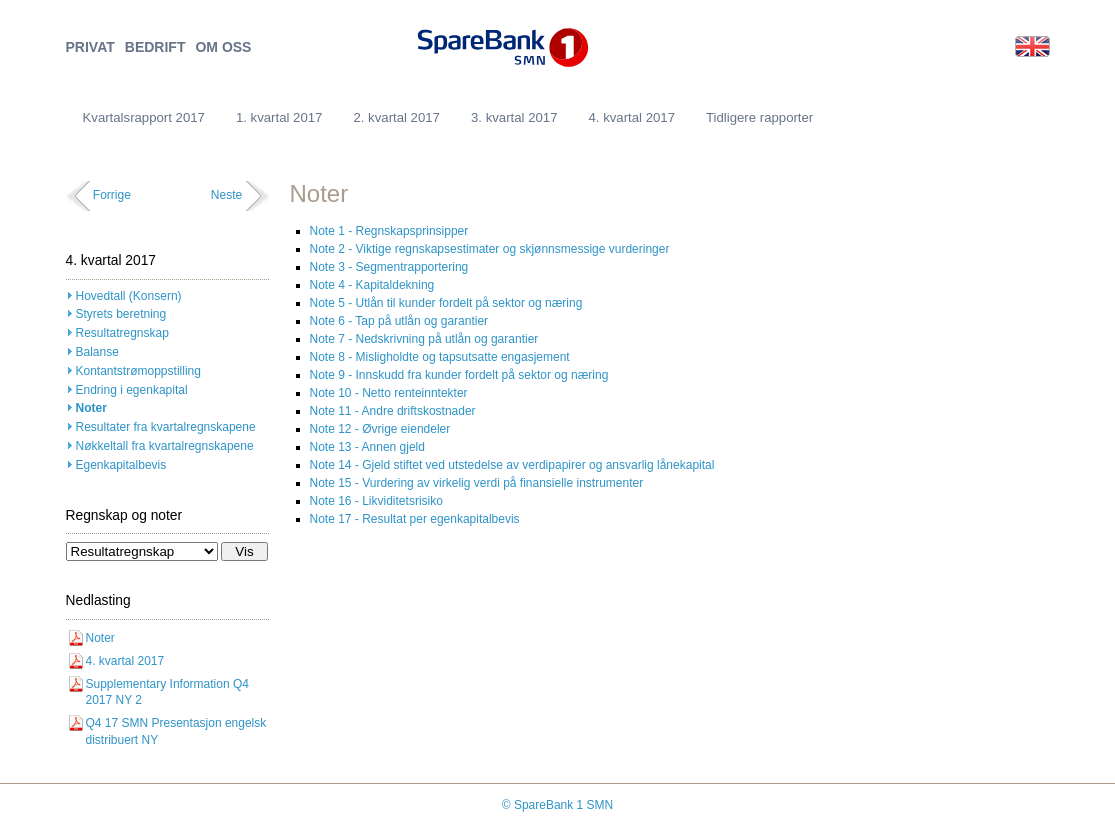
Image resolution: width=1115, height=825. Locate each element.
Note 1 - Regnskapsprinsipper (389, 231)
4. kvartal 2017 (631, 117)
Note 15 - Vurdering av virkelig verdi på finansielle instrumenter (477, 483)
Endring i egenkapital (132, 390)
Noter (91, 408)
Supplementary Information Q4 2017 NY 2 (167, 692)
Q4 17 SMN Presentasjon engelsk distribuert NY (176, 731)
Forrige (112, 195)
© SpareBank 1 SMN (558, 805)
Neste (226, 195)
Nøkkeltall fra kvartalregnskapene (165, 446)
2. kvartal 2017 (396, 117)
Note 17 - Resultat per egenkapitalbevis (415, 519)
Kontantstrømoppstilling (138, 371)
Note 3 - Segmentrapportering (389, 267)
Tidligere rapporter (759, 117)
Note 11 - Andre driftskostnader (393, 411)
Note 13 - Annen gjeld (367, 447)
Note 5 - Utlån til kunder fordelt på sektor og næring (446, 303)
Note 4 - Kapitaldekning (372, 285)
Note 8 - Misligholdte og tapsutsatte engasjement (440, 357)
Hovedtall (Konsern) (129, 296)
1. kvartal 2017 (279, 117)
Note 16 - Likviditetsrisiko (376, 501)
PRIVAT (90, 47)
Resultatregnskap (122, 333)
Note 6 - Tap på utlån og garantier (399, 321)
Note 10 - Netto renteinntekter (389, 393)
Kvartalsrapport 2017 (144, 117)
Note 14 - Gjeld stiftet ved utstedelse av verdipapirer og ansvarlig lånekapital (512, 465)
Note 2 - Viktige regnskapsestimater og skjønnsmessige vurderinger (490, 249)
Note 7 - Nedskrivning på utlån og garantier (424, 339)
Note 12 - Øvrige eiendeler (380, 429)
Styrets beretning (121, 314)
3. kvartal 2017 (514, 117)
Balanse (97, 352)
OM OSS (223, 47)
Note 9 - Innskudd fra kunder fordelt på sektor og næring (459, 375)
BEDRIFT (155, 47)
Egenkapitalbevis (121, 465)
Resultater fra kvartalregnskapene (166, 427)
■ ■ ■ ■
* **PROBLEM TO SOLVE**: Number of lines containing "fordelt" in the material above: give that number alone.

* **RESULT FOR THIS TASK**: 2